||Cross-country skiing first appeared at the 1976 Winter Paralympic Games in Örnsköldsvik, Sweden. The competition is open to athletes with a physical impairment and blindness/visual impairment. Depending on functional impairment, a competitor may use a sit-ski, a chair equipped with a pair of skis. Athletes with visual impairment compete in the event with a sighted guide. Male and female athletes compete in short distance, middle distance and long distance (ranging from 2.5km to 20km) or participate in a team relay using classical or free techniques.
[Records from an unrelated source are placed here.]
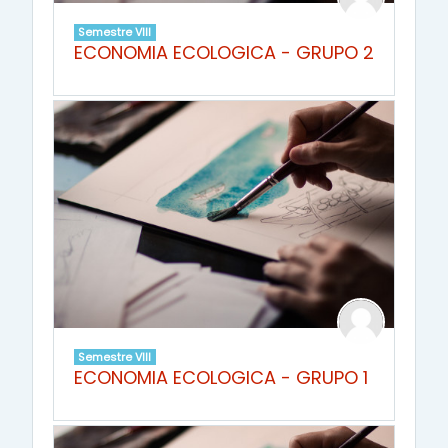
Semestre VIII
ECONOMIA ECOLOGICA - GRUPO 2
Semestre VIII
ECONOMIA ECOLOGICA - GRUPO 1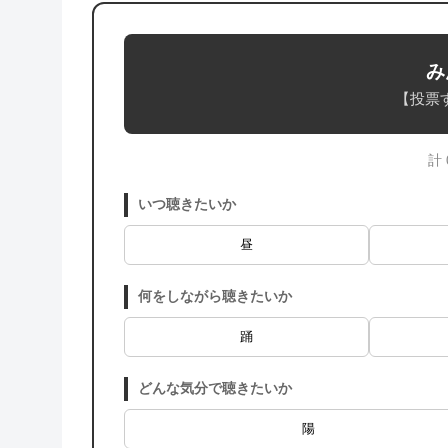
み
【投票
計
いつ聴きたいか
昼
何をしながら聴きたいか
踊
どんな気分で聴きたいか
陽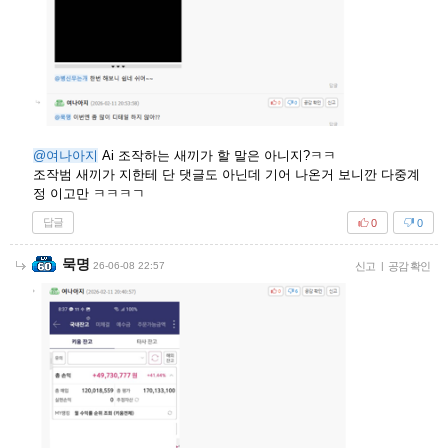
@여나아지
Ai 조작하는 새끼가 할 말은 아니지?ㅋㅋ
조작범 새끼가 지한테 단 댓글도 아닌데 기어 나온거 보니깐 다중계
정 이고만 ㅋㅋㅋㄱ
답글
0
0
묵명
26-06-08 22:57
신고
|
공감 확인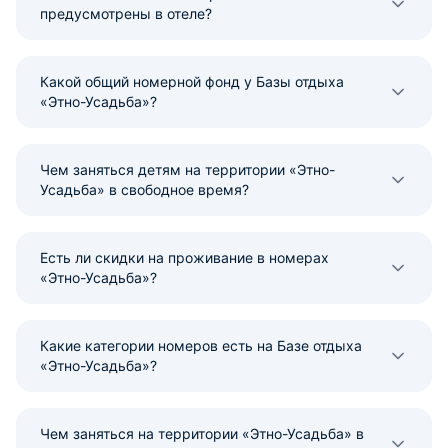
предусмотрены в отеле?
Какой общий номерной фонд у Базы отдыха
«Этно-Усадьба»?
Чем заняться детям на территории «Этно-
Усадьба» в свободное время?
Есть ли скидки на проживание в номерах
«Этно-Усадьба»?
Какие категории номеров есть на Базе отдыха
«Этно-Усадьба»?
Чем заняться на территории «Этно-Усадьба» в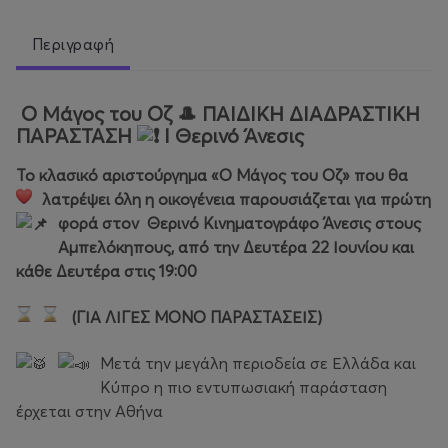
Περιγραφή
Ο Μάγος του Οζ 🎩 ΠΑΙΔΙΚΗ ΔΙΑΔΡΑΣΤΙΚΗ
ΠΑΡΑΣΤΑΣΗ
Ι Θερινό Άνεσις
Το κλασικό αριστούργημα «Ο Μάγος του Οζ» που θα
λατρέψει όλη η οικογένεια παρουσιάζεται για πρώτη
φορά στον
Θερινό Κινηματογράφο Άνεσις στους
Αμπελόκηπους, από την Δευτέρα 22 Ιουνίου και
κάθε Δευτέρα στις 19:00
(ΓΙΑ ΛΙΓΕΣ ΜΟΝΟ ΠΑΡΑΣΤΑΣΕΙΣ)
Μετά την μεγάλη περιοδεία σε Ελλάδα και
Κύπρο η πιο εντυπωσιακή παράσταση
έρχεται στην Αθήνα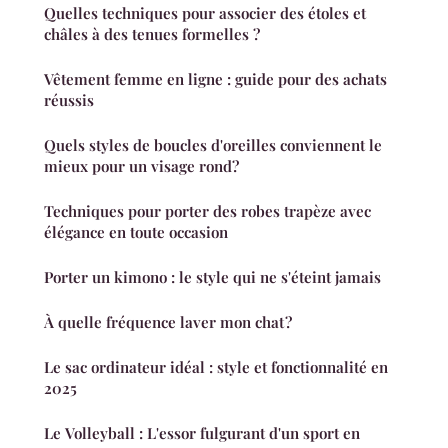
Quelles techniques pour associer des étoles et
châles à des tenues formelles ?
Vêtement femme en ligne : guide pour des achats
réussis
Quels styles de boucles d'oreilles conviennent le
mieux pour un visage rond?
Techniques pour porter des robes trapèze avec
élégance en toute occasion
Porter un kimono : le style qui ne s'éteint jamais
À quelle fréquence laver mon chat ?
Le sac ordinateur idéal : style et fonctionnalité en
2025
Le Volleyball : L'essor fulgurant d'un sport en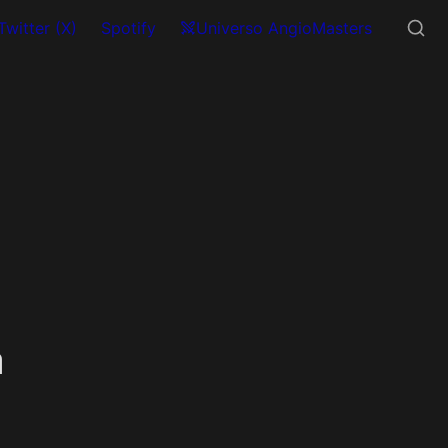
Twitter (X)
Spotify
Universo AngioMasters
a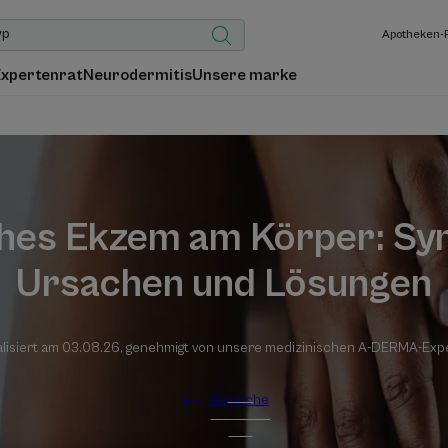
Apotheken-
Expertenrat
Neurodermitis
Unsere marke
hes Ekzem am Körper: S
Ursachen und Lösungen
lisiert am
03.08.26
, genehmigt von
unsere medizinischen A-DERMA-Exp
Bereiche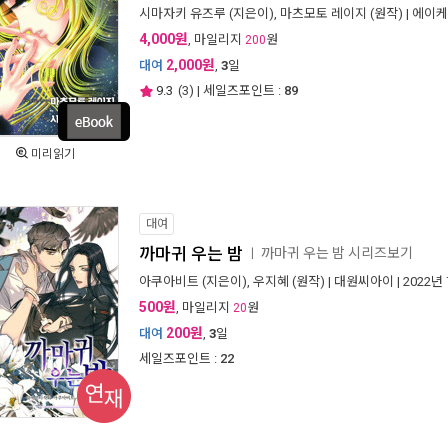
시마자키 유즈루
(지은이),
마츠모토 레이지
(원작) |
에이케
4,000원
, 마일리지
원
200
2,000원
대여
,
3
일
9.3
(
3
) | 세일즈포인트 :
89
미리읽기
대여
까마귀 우는 밤
까마귀 우는 밤 시리즈보기
ㅣ
아쿠아비트
(지은이),
우지혜
(원작) |
대원씨아이
| 2022년
500원
, 마일리지
원
20
200원
대여
,
3
일
세일즈포인트 :
22
연재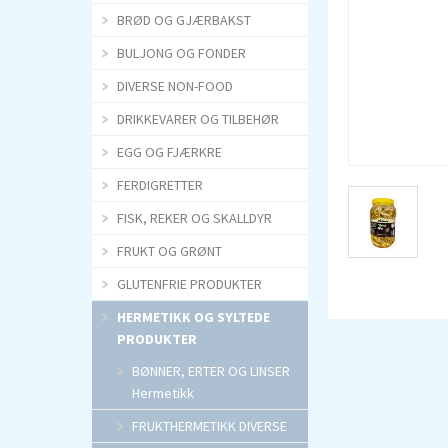
BRØD OG GJÆRBAKST
BULJONG OG FONDER
DIVERSE NON-FOOD
DRIKKEVARER OG TILBEHØR
EGG OG FJÆRKRE
FERDIGRETTER
FISK, REKER OG SKALLDYR
FRUKT OG GRØNT
GLUTENFRIE PRODUKTER
HERMETIKK OG SYLTEDE
PRODUKTER
BØNNER, ERTER OG LINSER
Hermetikk
FRUKTHERMETIKK DIVERSE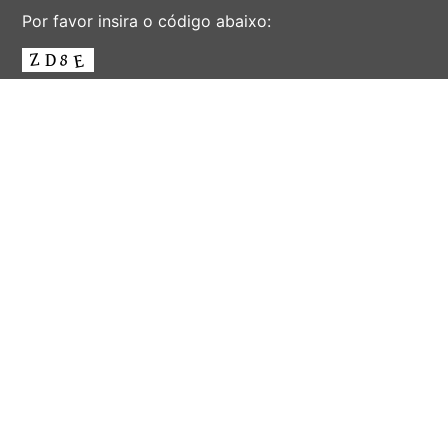
Por favor insira o código abaixo:
ENVIAR
AV. ALBERT EINSTEIN, 901 - CIDADE UNIVERSITÁRIA
'ZEFERINO VAZ' - DISTR. BARÃO GERALDO - CAMPINAS -
SÃO PAULO - BRASIL
CEP 13083-852 - F. (19) 3521-2072 - EMAIL:
INFORSEC@UNICAMP.BR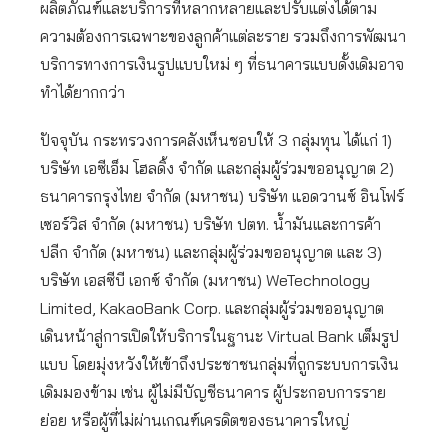
ผลิตภัณฑ์และบริการที่หลากหลายและปรับแต่งได้ตาม
ความต้องการเฉพาะของลูกค้าแต่ละราย รวมถึงการพัฒนา
บริการทางการเงินรูปแบบใหม่ ๆ ที่ธนาคารแบบดั้งเดิมอาจ
ทำได้ยากกว่า
ปัจจุบัน กระทรวงการคลังเห็นชอบให้ 3 กลุ่มทุน ได้แก่ 1)
บริษัท เอซีเอ็ม โฮลดิ้ง จำกัด และกลุ่มผู้ร่วมขออนุญาต 2)
ธนาคารกรุงไทย จำกัด (มหาชน) บริษัท แอดวานซ์ อินโฟร์
เซอร์วิส จำกัด (มหาชน) บริษัท ปตท. น้ำมันและการค้า
ปลีก จำกัด (มหาชน) และกลุ่มผู้ร่วมขออนุญาต และ 3)
บริษัท เอสซีบี เอกซ์ จำกัด (มหาชน) WeTechnology
Limited, KakaoBank Corp. และกลุ่มผู้ร่วมขออนุญาต
เดินหน้าสู่การเปิดให้บริการในฐานะ Virtual Bank เต็มรูป
แบบ โดยมุ่งหวังให้เข้าถึงประชาชนกลุ่มที่ถูกระบบการเงิน
เดิมมองข้าม เช่น ผู้ไม่มีบัญชีธนาคาร ผู้ประกอบการราย
ย่อย หรือผู้ที่ไม่ผ่านเกณฑ์เครดิตของธนาคารใหญ่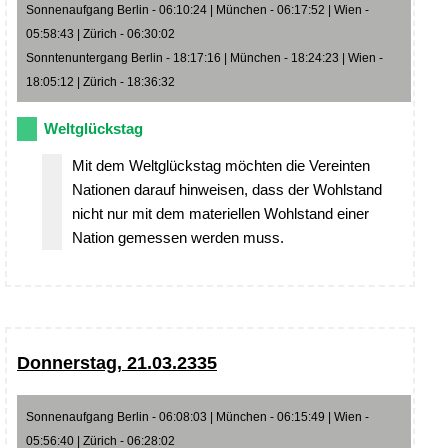
Sonnenaufgang Berlin - 06:10:24 | München - 06:17:52 | Wien -
05:58:43 | Zürich - 06:30:02
Sonntenuntergang Berlin - 18:17:16 | München - 18:24:23 | Wien -
18:05:12 | Zürich - 18:36:32
Weltglückstag
Mit dem Weltglückstag möchten die Vereinten
Nationen darauf hinweisen, dass der Wohlstand
nicht nur mit dem materiellen Wohlstand einer
Nation gemessen werden muss.
Donnerstag, 21.03.2335
Sonnenaufgang Berlin - 06:08:03 | München - 06:15:49 | Wien -
05:56:40 | Zürich - 06:28:02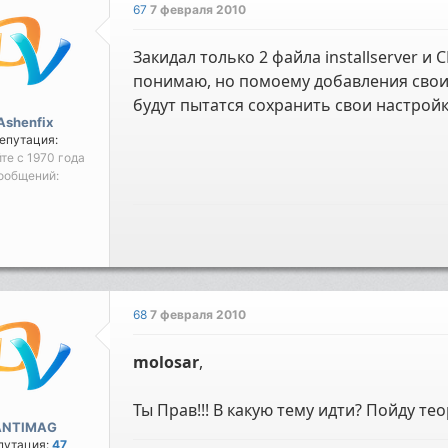
67
7 февраля 2010
Закидал только 2 файла installserver и C
понимаю, но помоему добавления своих
будут пытатся сохранить свои настройки
Ashenfix
епутация:
йте с 1970 года
ообщений:
68
7 февраля 2010
molosar
,
Ты Прав!!! В какую тему идти? Пойду т
ANTIMAG
путация:
47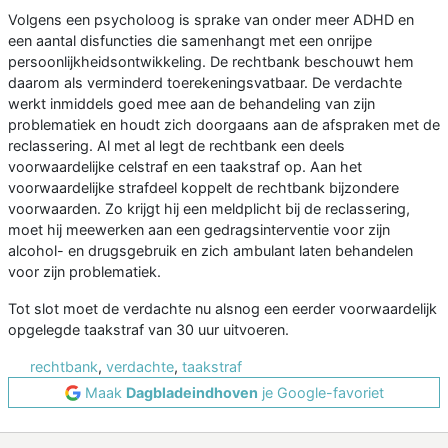
Volgens een psycholoog is sprake van onder meer ADHD en
een aantal disfuncties die samenhangt met een onrijpe
persoonlijkheidsontwikkeling. De rechtbank beschouwt hem
daarom als verminderd toerekeningsvatbaar. De verdachte
werkt inmiddels goed mee aan de behandeling van zijn
problematiek en houdt zich doorgaans aan de afspraken met de
reclassering. Al met al legt de rechtbank een deels
voorwaardelijke celstraf en een taakstraf op. Aan het
voorwaardelijke strafdeel koppelt de rechtbank bijzondere
voorwaarden. Zo krijgt hij een meldplicht bij de reclassering,
moet hij meewerken aan een gedragsinterventie voor zijn
alcohol- en drugsgebruik en zich ambulant laten behandelen
voor zijn problematiek.
Tot slot moet de verdachte nu alsnog een eerder voorwaardelijk
opgelegde taakstraf van 30 uur uitvoeren.
rechtbank
,
verdachte
,
taakstraf
Maak
Dagbladeindhoven
je Google-favoriet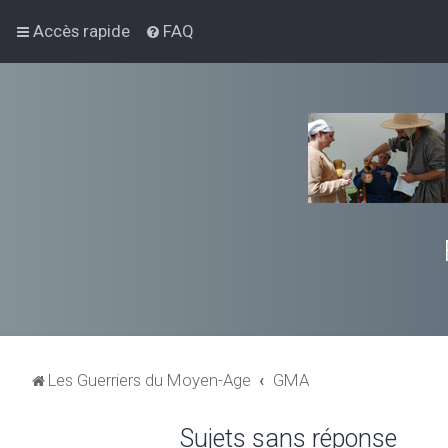
Accès rapide
FAQ
Les Guerriers du Moyen-Age
GMA
Sujets sans réponse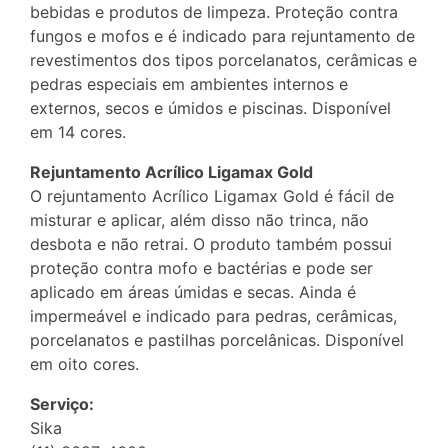
bebidas e produtos de limpeza. Proteção contra
fungos e mofos e é indicado para rejuntamento de
revestimentos dos tipos porcelanatos, cerâmicas e
pedras especiais em ambientes internos e
externos, secos e úmidos e piscinas. Disponível
em 14 cores.
Rejuntamento Acrílico Ligamax Gold
O rejuntamento Acrílico Ligamax Gold é fácil de
misturar e aplicar, além disso não trinca, não
desbota e não retrai. O produto também possui
proteção contra mofo e bactérias e pode ser
aplicado em áreas úmidas e secas. Ainda é
impermeável e indicado para pedras, cerâmicas,
porcelanatos e pastilhas porcelânicas. Disponível
em oito cores.
Serviço:
Sika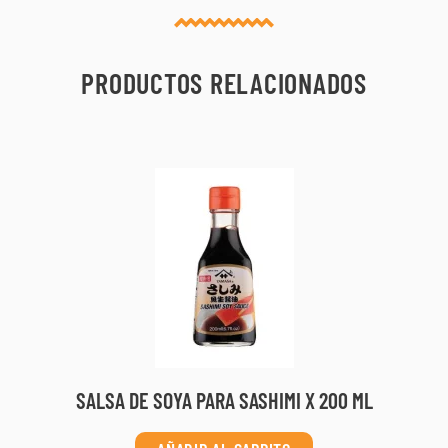
PRODUCTOS RELACIONADOS
SALSA DE SOYA PARA SASHIMI X 200 ML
Cross-country skiing is governed by the IPC with co-ordination by the IPC Nordic Skiing Technical Committee following modified rules of the International Ski Federation (FIS) and is practiced by athletes in 24 countries.
Sit-ski: Some athletes with a physical impairment compete from a sitting position using a sit-ski, also called a mono-ski. As the name suggests, mono-skis have a specially fitted chair over a single ski. The chair includes seat belts and other strapping, as well as a suspension device to minimize wear and tear on the skier's body. Ski: Made from fiberglass, classical skis are usually 25cm to 30cm taller than the height of a skier. They are light, weighing less than 0.45kg each; and narrow, with curved tips and a cambered midsection, which is thicker and arched. Free technique skis are about 10cm to 15 cm shorter for greater manoeuvring. They are also nominally stiffer and have tips that curve less than classical technique skis. The underside of both types of skis has a groove down the centre to keep the ski straight when going downhill.
Cross-country skiing first appeared at the 1976 inaugural Paralympic Winter Games in Örnsköldsvik, Sweden. Men and women used the classical technique in all cross-country distances until skating was introduced by athletes at the Innsbruck 1984 Paralympic Winter Games. Since then, events have been split into two separate races: classical and free technique. The new technique, however, was not officially used in a medal race until 1992 in Albertville, France.
The Lillehammer 1994 Paralympic Winter Games marked several other milestones in the history of Paralympic nordic skiing. Biathlon was introduced as a medal event for men and women, and for the first time Nordic skiers competed at the same venue used for the Olympic Winter Games.